Bhagavad Gītā Chapter 6, Verse 16: Krishna to Arjuna — Dhyāna-Yoga
Yoga is not for one who eats too much or fasts completely, Arjuna, nor for one given to too much sleep or too much waking.
Bhāṣyakāra purports
- Śaṅkaraadvaita
Śaṅkara reads nāty-aśnataḥ through the Śatapatha-śruti rule: ātma-saṃmita (body-commensurate) food sustains without harming; excess produces ajīrṇa (indigestion) that disorders the inner instrument required for samādhi. The yoga-śāstra's fourfold partition — half the stomach for food, a quarter for water, a quarter left empty for vāyu (vital breath) — is the operative measure; transgressing it upward or downward equally forecloses dhāraṇā. Excessive sleep diffuses the antaḥkaraṇa (inner organ) in tamasic inertia; excessive wakefulness agitates it in rajas; only the yukta-mātra (measured mean) keeps the citta transparent enough for jñāna's light.
- Rāmānujaviśiṣṭādvaita
Rāmānuja lists four paired extremes — ati-aśana/anaśana (overeating/fasting), ati-vihāra/avihāra (excessive movement/immobility), ati-svapna/ati-jāgara (excessive sleep/wakefulness), ati-āyāsa/anāyāsa (excessive exertion/lassitude) — each as a virodhin (obstructing factor) to yoga-sādhana dedicated to Bhagavān. Because the sādhaka's body is the instrument of kainkarya (loving service) to Śrī-Viṣṇu, its impairment is not merely personal failure but a failure of bhakta-dharma. Regulated āhāra and vihāra are therefore themselves acts of devotion, preserving the body as Bhagavān's possession.
- Madhvadvaita
Madhva frames the prohibitions contextually: the injunction against anaśana (fasting) applies to the aśakta (one incapable of sustained nirāhāra), not to the advanced sādhaka for whom the Nāradīya-smṛti prescribes open-eyed, motionless dhyāna free of sleep, food, fear, and breath-disturbance. For the śakta (capable one), complete cessation of bodily functions is the apex of yoga; for the common aspirant, measured āhāra keeps jīva-cetanā (individual consciousness) fit to worship Hari without the distraction of hunger or sloth. The distinction preserves Hari's absolute sovereignty: no rule overrides his grace, and incapacity is no dishonor.
- Vallabhaśuddhādvaita
Vallabha reads 6.16 paired with 6.17 as a single teaching: the verse first negates extremes (nāty-aśnataḥ) precisely to establish yukta-āhāra-vihāra as the condition under which yoga becomes duḥkha-hā (destroyer of suffering). In Puṣṭi-mārga, the body is Kṛṣṇa's instrument of līlā-anubhava (experience of divine play); its nourishment must be neither the renunciant's mortification nor the enjoyer's indulgence, but exactly the prasāda-measure Kṛṣṇa himself would accept. Over- or under-feeding the body withdraws it from Kṛṣṇa's service as surely as a broken vīṇā (lute) cannot render rāga.
- Śrīdharabhakti
Śrīdhara reads the verse as a yogābhyāsa-niṣṭha (one established in yoga-practice) rule covering four conditions: aty-aśana (eating excessively), aikāntam-anaśana (absolute non-eating), ati-nidrā (chronic oversleeping), and ati-jāgara (chronic sleeplessness) each prevent samādhi from arising. His gloss is direct and philological — samādhi is the referent of yoga here, and the verse states conditions of impossibility rather than moral prohibition. The implied middle is the yukta-mātra, which he elaborates in 6.17 without further embellishment.
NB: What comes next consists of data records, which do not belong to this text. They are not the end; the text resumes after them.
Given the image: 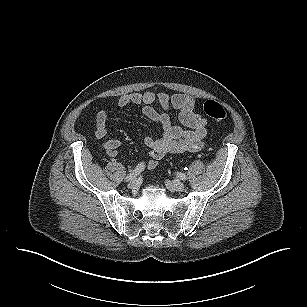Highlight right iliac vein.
<instances>
[{
    "label": "right iliac vein",
    "instance_id": "right-iliac-vein-1",
    "mask_svg": "<svg viewBox=\"0 0 307 307\" xmlns=\"http://www.w3.org/2000/svg\"><path fill=\"white\" fill-rule=\"evenodd\" d=\"M128 188H130V189H136V188H138V182H137V180H132V181L128 184Z\"/></svg>",
    "mask_w": 307,
    "mask_h": 307
}]
</instances>
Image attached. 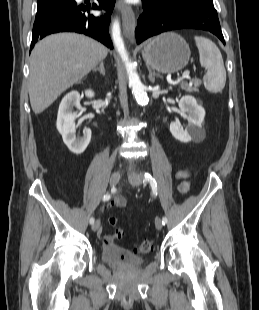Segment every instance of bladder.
I'll return each instance as SVG.
<instances>
[{"label":"bladder","mask_w":259,"mask_h":310,"mask_svg":"<svg viewBox=\"0 0 259 310\" xmlns=\"http://www.w3.org/2000/svg\"><path fill=\"white\" fill-rule=\"evenodd\" d=\"M100 258L104 263L120 269L136 268L144 262L142 257L118 245H104Z\"/></svg>","instance_id":"obj_1"}]
</instances>
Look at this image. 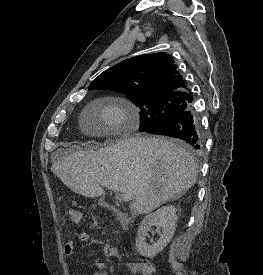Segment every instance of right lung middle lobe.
<instances>
[{
	"instance_id": "1",
	"label": "right lung middle lobe",
	"mask_w": 263,
	"mask_h": 275,
	"mask_svg": "<svg viewBox=\"0 0 263 275\" xmlns=\"http://www.w3.org/2000/svg\"><path fill=\"white\" fill-rule=\"evenodd\" d=\"M90 89H96V87H92ZM112 90L126 94L139 109V129L140 131L146 133L158 125L166 122L173 116L191 108L193 102V98L190 94L133 95L128 92H124L121 89Z\"/></svg>"
}]
</instances>
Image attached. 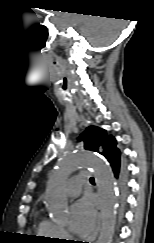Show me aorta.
Returning a JSON list of instances; mask_svg holds the SVG:
<instances>
[{
  "mask_svg": "<svg viewBox=\"0 0 154 243\" xmlns=\"http://www.w3.org/2000/svg\"><path fill=\"white\" fill-rule=\"evenodd\" d=\"M93 169L98 193L101 199L102 224L96 243H111L116 220V187L111 167L104 160L87 151H78L63 156L57 169L50 176L47 188V207L54 219L65 218L68 211L67 198L63 187L69 176L76 170Z\"/></svg>",
  "mask_w": 154,
  "mask_h": 243,
  "instance_id": "762f6f07",
  "label": "aorta"
}]
</instances>
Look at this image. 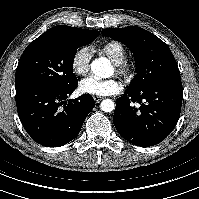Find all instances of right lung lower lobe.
<instances>
[{
	"label": "right lung lower lobe",
	"instance_id": "98d812e1",
	"mask_svg": "<svg viewBox=\"0 0 199 199\" xmlns=\"http://www.w3.org/2000/svg\"><path fill=\"white\" fill-rule=\"evenodd\" d=\"M77 85L60 89L26 86L16 90L20 121L35 142L58 147L77 137L85 118L95 106L90 94L66 101Z\"/></svg>",
	"mask_w": 199,
	"mask_h": 199
}]
</instances>
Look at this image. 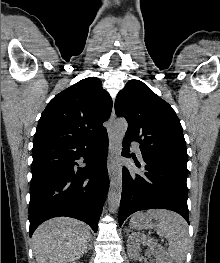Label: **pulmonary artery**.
<instances>
[{"mask_svg": "<svg viewBox=\"0 0 220 263\" xmlns=\"http://www.w3.org/2000/svg\"><path fill=\"white\" fill-rule=\"evenodd\" d=\"M133 146H134V148L136 150L137 156L141 159L142 158V153H141L139 144L136 143V142H133Z\"/></svg>", "mask_w": 220, "mask_h": 263, "instance_id": "1", "label": "pulmonary artery"}]
</instances>
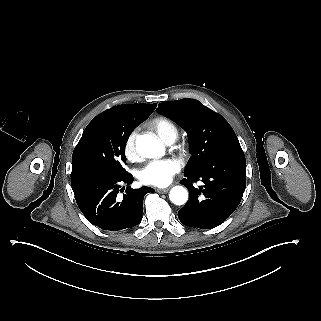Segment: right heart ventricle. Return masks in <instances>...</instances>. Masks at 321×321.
<instances>
[{"instance_id": "obj_1", "label": "right heart ventricle", "mask_w": 321, "mask_h": 321, "mask_svg": "<svg viewBox=\"0 0 321 321\" xmlns=\"http://www.w3.org/2000/svg\"><path fill=\"white\" fill-rule=\"evenodd\" d=\"M149 124L166 143L171 139L175 140L179 134L176 123L165 116H154L150 119Z\"/></svg>"}]
</instances>
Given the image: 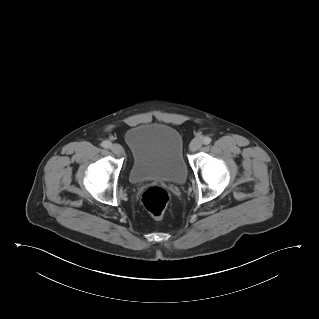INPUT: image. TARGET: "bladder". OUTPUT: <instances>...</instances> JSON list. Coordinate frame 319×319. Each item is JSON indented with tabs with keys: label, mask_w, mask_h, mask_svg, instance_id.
I'll use <instances>...</instances> for the list:
<instances>
[{
	"label": "bladder",
	"mask_w": 319,
	"mask_h": 319,
	"mask_svg": "<svg viewBox=\"0 0 319 319\" xmlns=\"http://www.w3.org/2000/svg\"><path fill=\"white\" fill-rule=\"evenodd\" d=\"M124 140L131 152L132 184L161 180L180 185L186 181L183 139L176 129L163 124H142L129 129Z\"/></svg>",
	"instance_id": "bladder-1"
}]
</instances>
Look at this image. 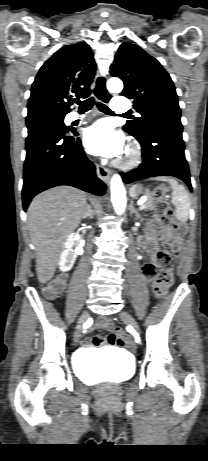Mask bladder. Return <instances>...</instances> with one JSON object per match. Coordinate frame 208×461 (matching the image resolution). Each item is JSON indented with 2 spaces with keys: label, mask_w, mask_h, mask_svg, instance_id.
<instances>
[{
  "label": "bladder",
  "mask_w": 208,
  "mask_h": 461,
  "mask_svg": "<svg viewBox=\"0 0 208 461\" xmlns=\"http://www.w3.org/2000/svg\"><path fill=\"white\" fill-rule=\"evenodd\" d=\"M74 369L82 379L89 382H123L132 375L133 361L123 354L108 351L99 359H93L90 353L84 352L75 358Z\"/></svg>",
  "instance_id": "31cf9c89"
}]
</instances>
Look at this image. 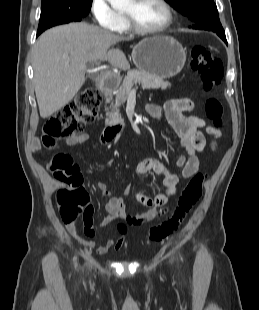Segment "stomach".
I'll use <instances>...</instances> for the list:
<instances>
[{
	"instance_id": "1",
	"label": "stomach",
	"mask_w": 259,
	"mask_h": 310,
	"mask_svg": "<svg viewBox=\"0 0 259 310\" xmlns=\"http://www.w3.org/2000/svg\"><path fill=\"white\" fill-rule=\"evenodd\" d=\"M132 60L139 71L166 79L181 72L186 52L174 38L154 36L143 39L133 48Z\"/></svg>"
}]
</instances>
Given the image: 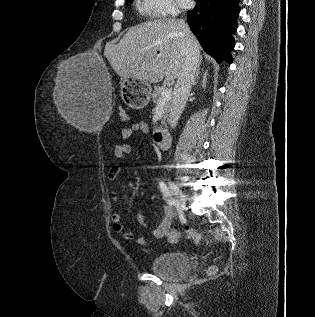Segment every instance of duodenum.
<instances>
[{"instance_id": "410a0bca", "label": "duodenum", "mask_w": 315, "mask_h": 317, "mask_svg": "<svg viewBox=\"0 0 315 317\" xmlns=\"http://www.w3.org/2000/svg\"><path fill=\"white\" fill-rule=\"evenodd\" d=\"M154 141L162 149H168L170 144V139L168 133L164 129H157L154 132Z\"/></svg>"}]
</instances>
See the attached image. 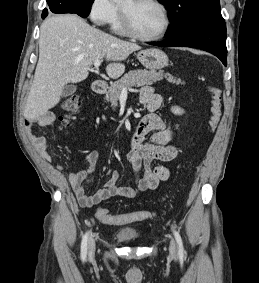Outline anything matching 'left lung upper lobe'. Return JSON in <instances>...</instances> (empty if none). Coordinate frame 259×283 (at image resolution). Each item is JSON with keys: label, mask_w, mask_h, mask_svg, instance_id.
I'll list each match as a JSON object with an SVG mask.
<instances>
[{"label": "left lung upper lobe", "mask_w": 259, "mask_h": 283, "mask_svg": "<svg viewBox=\"0 0 259 283\" xmlns=\"http://www.w3.org/2000/svg\"><path fill=\"white\" fill-rule=\"evenodd\" d=\"M168 9L171 27L167 36L178 35L221 15L219 0H158Z\"/></svg>", "instance_id": "5c2ea615"}]
</instances>
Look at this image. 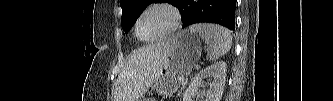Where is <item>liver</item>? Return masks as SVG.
I'll return each mask as SVG.
<instances>
[{
  "mask_svg": "<svg viewBox=\"0 0 333 101\" xmlns=\"http://www.w3.org/2000/svg\"><path fill=\"white\" fill-rule=\"evenodd\" d=\"M167 54L166 41L134 51L118 76L115 101H137L142 98L160 75Z\"/></svg>",
  "mask_w": 333,
  "mask_h": 101,
  "instance_id": "liver-1",
  "label": "liver"
}]
</instances>
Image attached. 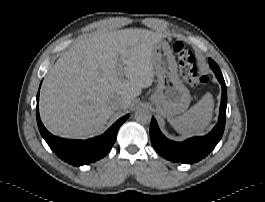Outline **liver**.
Segmentation results:
<instances>
[{
  "instance_id": "6515ba94",
  "label": "liver",
  "mask_w": 265,
  "mask_h": 202,
  "mask_svg": "<svg viewBox=\"0 0 265 202\" xmlns=\"http://www.w3.org/2000/svg\"><path fill=\"white\" fill-rule=\"evenodd\" d=\"M164 37L146 29L98 30L82 36L48 72L40 116L56 136L86 139L101 133L114 114V96L127 109L152 85L153 46ZM124 75L126 79L121 76Z\"/></svg>"
}]
</instances>
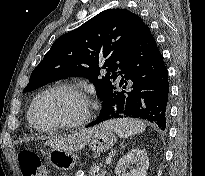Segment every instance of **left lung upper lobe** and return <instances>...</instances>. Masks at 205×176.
<instances>
[{"mask_svg":"<svg viewBox=\"0 0 205 176\" xmlns=\"http://www.w3.org/2000/svg\"><path fill=\"white\" fill-rule=\"evenodd\" d=\"M146 24L126 9L105 10L79 28L60 36L32 71L23 92L60 78L81 76L96 87L101 99L113 88L123 59L139 39ZM107 70L101 76L99 63ZM113 80V81H112Z\"/></svg>","mask_w":205,"mask_h":176,"instance_id":"1","label":"left lung upper lobe"}]
</instances>
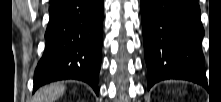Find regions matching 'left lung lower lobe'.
<instances>
[{
    "mask_svg": "<svg viewBox=\"0 0 221 102\" xmlns=\"http://www.w3.org/2000/svg\"><path fill=\"white\" fill-rule=\"evenodd\" d=\"M148 89L165 79L207 85L196 0H141Z\"/></svg>",
    "mask_w": 221,
    "mask_h": 102,
    "instance_id": "left-lung-lower-lobe-1",
    "label": "left lung lower lobe"
}]
</instances>
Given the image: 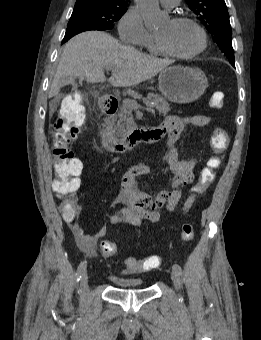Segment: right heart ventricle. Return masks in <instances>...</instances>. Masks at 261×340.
<instances>
[{"label": "right heart ventricle", "instance_id": "e07e8e85", "mask_svg": "<svg viewBox=\"0 0 261 340\" xmlns=\"http://www.w3.org/2000/svg\"><path fill=\"white\" fill-rule=\"evenodd\" d=\"M142 47L152 55H163V51L160 49L155 35L151 34L150 37L145 41Z\"/></svg>", "mask_w": 261, "mask_h": 340}]
</instances>
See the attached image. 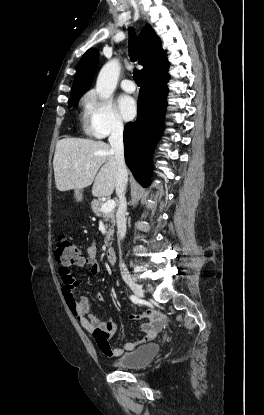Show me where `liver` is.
I'll return each mask as SVG.
<instances>
[{
    "label": "liver",
    "instance_id": "6515ba94",
    "mask_svg": "<svg viewBox=\"0 0 264 415\" xmlns=\"http://www.w3.org/2000/svg\"><path fill=\"white\" fill-rule=\"evenodd\" d=\"M54 176L59 191L83 189L93 182L95 197L110 196L116 186L117 163L109 144L82 138L57 142Z\"/></svg>",
    "mask_w": 264,
    "mask_h": 415
}]
</instances>
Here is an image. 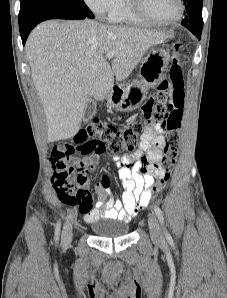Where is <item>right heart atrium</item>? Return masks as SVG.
Instances as JSON below:
<instances>
[{
  "label": "right heart atrium",
  "instance_id": "1",
  "mask_svg": "<svg viewBox=\"0 0 227 298\" xmlns=\"http://www.w3.org/2000/svg\"><path fill=\"white\" fill-rule=\"evenodd\" d=\"M119 0H84L88 8L98 16H108L117 6Z\"/></svg>",
  "mask_w": 227,
  "mask_h": 298
}]
</instances>
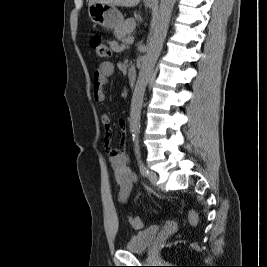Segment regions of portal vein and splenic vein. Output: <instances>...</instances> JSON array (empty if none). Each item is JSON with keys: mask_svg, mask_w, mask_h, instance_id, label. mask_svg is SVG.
Masks as SVG:
<instances>
[{"mask_svg": "<svg viewBox=\"0 0 267 267\" xmlns=\"http://www.w3.org/2000/svg\"><path fill=\"white\" fill-rule=\"evenodd\" d=\"M126 42L128 44H132L134 42V37L133 36L132 37H128L127 40H126Z\"/></svg>", "mask_w": 267, "mask_h": 267, "instance_id": "portal-vein-and-splenic-vein-1", "label": "portal vein and splenic vein"}]
</instances>
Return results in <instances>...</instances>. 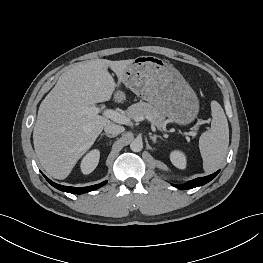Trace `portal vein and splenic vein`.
I'll return each instance as SVG.
<instances>
[{
    "label": "portal vein and splenic vein",
    "instance_id": "1",
    "mask_svg": "<svg viewBox=\"0 0 263 263\" xmlns=\"http://www.w3.org/2000/svg\"><path fill=\"white\" fill-rule=\"evenodd\" d=\"M101 111V108H98L96 106H89V107H85L83 112L84 114H98ZM103 115L111 120H113L116 123H120V124H128L130 122V119L125 116L120 114L119 112L112 110V109H104L103 110ZM139 120H142L143 117H139ZM186 135L188 136H196L197 133L194 131L191 132H187Z\"/></svg>",
    "mask_w": 263,
    "mask_h": 263
}]
</instances>
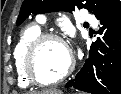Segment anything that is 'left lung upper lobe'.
I'll return each instance as SVG.
<instances>
[{"mask_svg":"<svg viewBox=\"0 0 121 94\" xmlns=\"http://www.w3.org/2000/svg\"><path fill=\"white\" fill-rule=\"evenodd\" d=\"M75 8H85L101 21L120 9L121 2L119 0H24L17 19V25H20L31 13L72 12Z\"/></svg>","mask_w":121,"mask_h":94,"instance_id":"1","label":"left lung upper lobe"}]
</instances>
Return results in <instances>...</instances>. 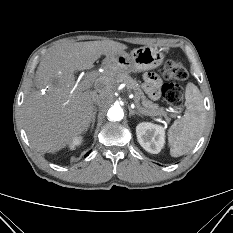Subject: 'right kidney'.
Instances as JSON below:
<instances>
[{
  "label": "right kidney",
  "mask_w": 233,
  "mask_h": 233,
  "mask_svg": "<svg viewBox=\"0 0 233 233\" xmlns=\"http://www.w3.org/2000/svg\"><path fill=\"white\" fill-rule=\"evenodd\" d=\"M82 142V137L74 138L70 143V149H74L76 146L80 145Z\"/></svg>",
  "instance_id": "1"
}]
</instances>
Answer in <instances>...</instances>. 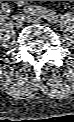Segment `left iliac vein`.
<instances>
[{
	"label": "left iliac vein",
	"instance_id": "4c4485c4",
	"mask_svg": "<svg viewBox=\"0 0 74 122\" xmlns=\"http://www.w3.org/2000/svg\"><path fill=\"white\" fill-rule=\"evenodd\" d=\"M20 17L23 20H27L28 22H32V23H42L43 22L42 18L39 16H33V15H29V14H21Z\"/></svg>",
	"mask_w": 74,
	"mask_h": 122
}]
</instances>
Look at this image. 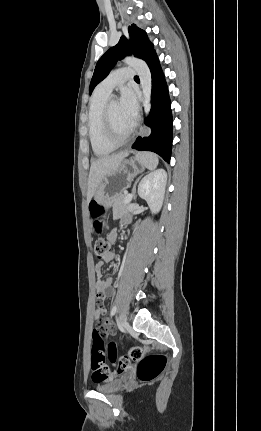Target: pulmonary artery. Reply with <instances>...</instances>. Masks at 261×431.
<instances>
[{
	"label": "pulmonary artery",
	"instance_id": "obj_1",
	"mask_svg": "<svg viewBox=\"0 0 261 431\" xmlns=\"http://www.w3.org/2000/svg\"><path fill=\"white\" fill-rule=\"evenodd\" d=\"M135 70L133 68H120L110 73L103 81H101L96 90L101 93L110 95V93L125 81L133 79Z\"/></svg>",
	"mask_w": 261,
	"mask_h": 431
}]
</instances>
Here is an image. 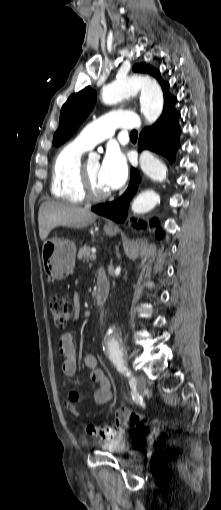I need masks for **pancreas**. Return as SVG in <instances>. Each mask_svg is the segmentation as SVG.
I'll use <instances>...</instances> for the list:
<instances>
[{
    "mask_svg": "<svg viewBox=\"0 0 221 510\" xmlns=\"http://www.w3.org/2000/svg\"><path fill=\"white\" fill-rule=\"evenodd\" d=\"M90 253H91L90 246L84 245L83 247L80 248L78 252V259L83 261L88 260V258L90 257Z\"/></svg>",
    "mask_w": 221,
    "mask_h": 510,
    "instance_id": "1",
    "label": "pancreas"
}]
</instances>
- Madhusūdanaadvaita-bhakti
Madhusūdana synthesizes the Śatapatha-śruti standard with the yoga-śāstra fourfold formula, grounding both in physiology: food that is digested and renders the body kārya-kṣama (functionally capable) is ātma-saṃmita; excess causes ajīrṇa-doṣa (digestive disorder) with its attendant vyādhi (disease), while deficiency causes rasa-poṣaṇa-abhāva (lack of vital-fluid nourishment) making the body kārya-akṣama (incapable). He then cites Mārkaṇḍeya-purāṇa to extend the principle to environmental conditions — extreme cold, heat, or wind equally obstruct the dhyāna-tatpara (meditation-intent) yogī. The double ca in the mūla points to two distinct sets of obstacles: the stated āhāra-nidrā extremes, and the unstated environmental extremes — a comprehensive topology of impediments to the Kṛṣṇa-bhakta's contemplative practice.